I moved a small oak sapling to an indoor pot last year and intend to keep it as a bonsai project, the tree seems generally healthy and had one growth this season allready (it didnt lose all its leaves in winter though) (as you can see in the picture). I allready repotted it from a smaller container once and removed some of the roots and the main root when doing that (in hindsight I am not sure that was the best thing to do).

I am wondering if i can do something to make it branch out, as the tree is currently just growing vertically. Any care tips are also very welcome!

Thanks a lot, Thomas

the oak is currently about 35cm ((14inch) and is on a southwest facing windowsill

2 Answers 2


Bonsai projects are great!
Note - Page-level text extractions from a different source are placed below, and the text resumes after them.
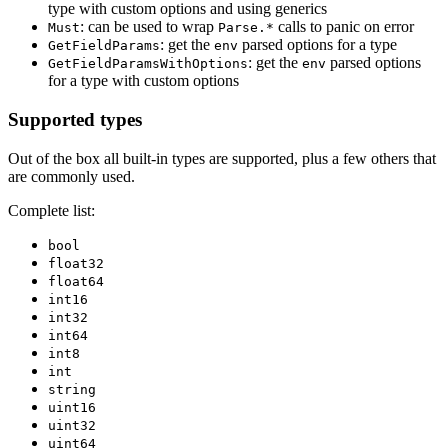
type with custom options and using generics
: can be used to wrap
calls to panic on error
Must
Parse.*
: get the
parsed options for a type
GetFieldParams
env
: get the
parsed options
GetFieldParamsWithOptions
env
for a type with custom options
Supported types
Out of the box all built-in types are supported, plus a few others that
are commonly used.
Complete list:
bool
float32
float64
int16
int32
int64
int8
int
string
uint16
uint32
uint64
I have many running at the moment too. Also some oak, but mine are branching already... I see a few problems here. First of all, this tree (plant) needs to grow outdoors, not indoors. It needs sun, rain, and wind, but most important cold winters as well. It needs to lose its leaves in winter. Branching occurs very often in spring right after winter. So my advice is to give it its natural environment back, put and keep it outdoors. But let it slowly adjust (acclimate) to full sunlight first, by giving it a little bit more sunlight each day.
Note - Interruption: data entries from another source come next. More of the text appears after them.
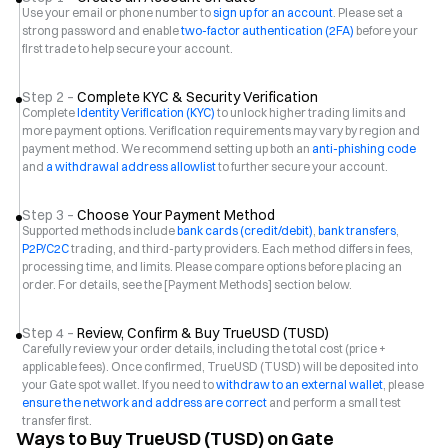
Use your email or phone number to
sign up for an account
. Please set a
strong password and enable
two-factor authentication (2FA)
before your
first trade to help secure your account.
Step 2 –
Complete KYC & Security Verification
Complete
Identity Verification (KYC)
to unlock higher trading limits and
more payment options. Verification requirements may vary by region and
payment method. We recommend setting up both an
anti-phishing code
and
a withdrawal address allowlist
to further secure your account.
Step 3 –
Choose Your Payment Method
Supported methods include
bank cards (credit/debit)
,
bank transfers
,
P2P/C2C
trading, and third-party providers. Each method differs in fees,
processing time, and limits. Please compare options before placing an
order. For details, see the [Payment Methods] section below.
Step 4 –
Review, Confirm & Buy TrueUSD (TUSD)
Carefully review your order details, including the total cost (price +
applicable fees). Once confirmed, TrueUSD (TUSD) will be deposited into
your Gate spot wallet. If you need to
withdraw to an external wallet
, please
ensure the network and address are correct
and perform a small test
transfer first.
Ways to Buy TrueUSD (TUSD) on Gate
Second advice, is to let the tree first grow bigger and bigger (without the root trimming). It takes about 7 years before the stem is thick enough for bonsai. Then after these 7 years, you shape it and put it in a real bonsai container.

Good luck with your project!


Good advice from @benn.

The #1 killer of bonsais is having them indoors. The danger of outdoor bonsais is letting them go dry. This can happen in the summer (duh!) but also in the winter if there is a strong wind and freezing temperatures. The wind dries the foliage, but the soil is frozen so the tree can't replace the water.
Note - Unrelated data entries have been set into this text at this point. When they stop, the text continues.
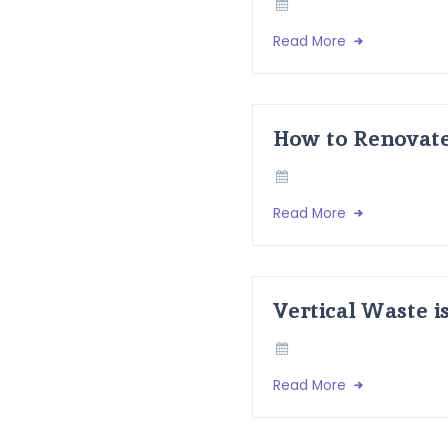
Read More
How to Renovate
Read More
Vertical Waste i
Read More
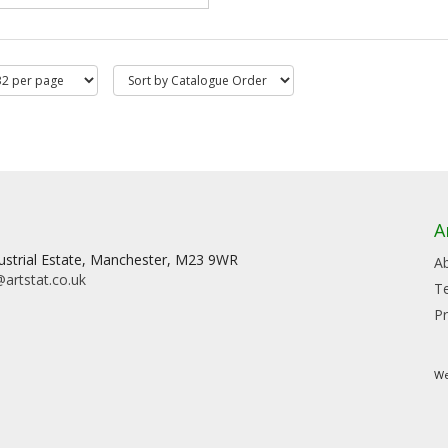
A
dustrial Estate, Manchester, M23 9WR
A
artstat.co.uk
T
Pr
We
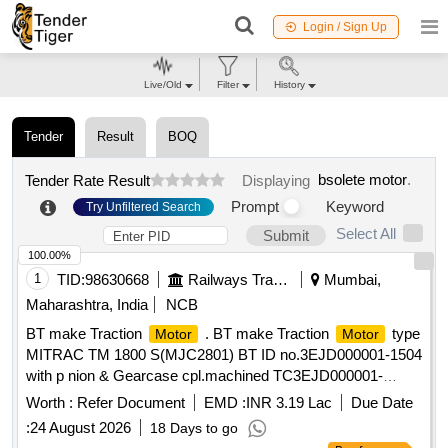
Login / Sign Up
Live/Old
Filter
History
Tender
Result
BOQ
bsolete motor
.
Tender Rate Result
Displaying
Prompt
Keyword
Try Unfiltered Search
Select All
Submit
100.00%
1
TID:
98630668
Railways Transport Services
Mumbai,
Maharashtra, India
NCB
BT make Traction
. BT make Traction
type
Motor
Motor
MITRAC TM 1800 S(MJC2801) BT ID no.3EJD000001-1504
with p nion & Gearcase cpl.machined TC3EJD000001-
091300000 for MRVC phase-2 BT EMU rakes. [ Warranty
Worth :
Refer Document
EMD :
INR 3.19 Lac
Due Date
Pe riod: 30 Months after the date of delivery ] ]
:
24 August 2026
18 Days to go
This may not be a good specimen to put your effort into because of the lack of lower branches. There is a lot you can do to modify a bonsai, but you can't make them sprout new lower branches. New lower branches can be done with grafting, but that's a whole new challenge. When I chose a new bonsai project, it almost wholely on the basis of lower limb architecture because you are stuck with that. Traditional esthetics put value on branches which alternate side-to-side up the trunk.